For 32 of the species examined, experimental data on the presence (25) and absence (7) of DNA methylation is available. Using a distance threshold of \(d\ge 0.25\), we correctly predict the presence and absence of DNA methylation for 19 and 7 species, respectively, totaling to 26 out of 32. The remaining six predictions are false negatives. Note that there are no false-positive predictions given the experimental dataset at hand. Among the species corresponding to the false-negative predictions are three arthropod species, I. scapularis (\(d=0.2\)), T. urticae (\(d=0.06\)) and A. vulgare (\(d=0.21\)), and three nematode species T. spiralis (\(d=0.24\)), T. muris (\(d=0.08\)) and P. sambesii (\(d=0.15\)), see also supplementary Table 4, 5 and 6. According to Lewis et al. (2020), the level of DNA methylation in A. vulgare is very low which is likely the reason why our prediction method fails. In case of T. urticae, only 5 out of 330 analyzed CpGs have been found to be methylated (Grbić et al. 2011). A genome-wide investigation to verify the presence of DNA methylation would be helpful to evaluate the results in this species. There is no obvious explanation why we miss DNA methylation in I. scapularis. In the three nematodes, notable levels of DNA methylation are mostly present at repeats in intergenic regions, which cannot be captured by our method. According to Rošić et al. (2018), only the nematode R. culicivorax shows a bimodal distribution for DNA methylation across genes. We also evaluated if a lower or a higher threshold d would improve the predictions, see supplementary Table 7. A lower cutoff of \(d\ge 0.2\) would improve the predictions supported by experimental data to 28/32 species by adding three true and one false-positive (C. elegans). A higher threshold of \(d\ge 0.3\) would introduce three more false negatives without any improvements. Given the phylogenetic range we studied, a higher threshold is therefore not recommended. We decided to use the intermediate cutoff of \(d\ge 0.25\) to prevent several false-positive predictions in Nematoda. Depending on the studied phylogenetic range, e.g., only Arthropods, a lower threshold could increase sensitivity without losing specificity.

Conclusions

The amount of genomic and transcriptomic data from a wide range of species is constantly increasing. Often only a relatively small phylogenetic range is analyzed simultaneously. The analysis of “universal” evolutionary patterns, however, requires that the same analysis is applied to widely different groups of species. With this study we provide the most diverse analysis of DNA methyltransferase enzymes in Ecdysozoa, to date, spanning a phylogenetic range of more than 700 million years. Previous studies have focused on specific subgroups in particular Arthropoda (Bewick et al. 2017; Provataris et al. 2018; Lewis et al. 2020; Thomas et al. 2020) and Nematoda (Rošić et al. 2018) and covered only selected phyla. We combined data for five ecdysozoan phyla (Priapulida, Nematoda, Onychophora, Tardigrada and Arthropoda) and identified DNMT1, DNMT2 and DNMT3 in four out of these phyla. The only exception are Tardigrada, where neither DNMT1 and DNMT3 was detected. This suggests the absence of DNA methylation in, at least the currently sequenced, tardigrade species. Our data show that DNA methyltransferases evolved independently and differently in the studied phyla of Ecdysozoa.

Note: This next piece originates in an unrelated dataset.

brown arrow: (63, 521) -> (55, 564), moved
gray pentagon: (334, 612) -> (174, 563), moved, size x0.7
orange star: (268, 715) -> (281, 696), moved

We proposed an adapted method (MethMod) to predict the DNA methylation status in a given species based on coding sequence (CDS) data. It was optimized over a wide phylogenetic range and requires only a single decisive parameter (the distance between the component means of a Gaussian Mixture Modeling) to achieve high specificity. Naturally, the method is limited if changes in the methylome have not yet altered the underlying genome significantly or if methylation is only present in small amounts. MethMod is available as a stand-alone python script and can be easily applied to emerging model organisms since only coding sequence data are required.

The data presented here will help to guide future projects to experimentally study DNA methylation in non-model Ecdysozoa species. The proposed analysis should be a worthwhile addition to newly sequenced genomes. It allows to expand their scope from the genomic to the epigenomic level.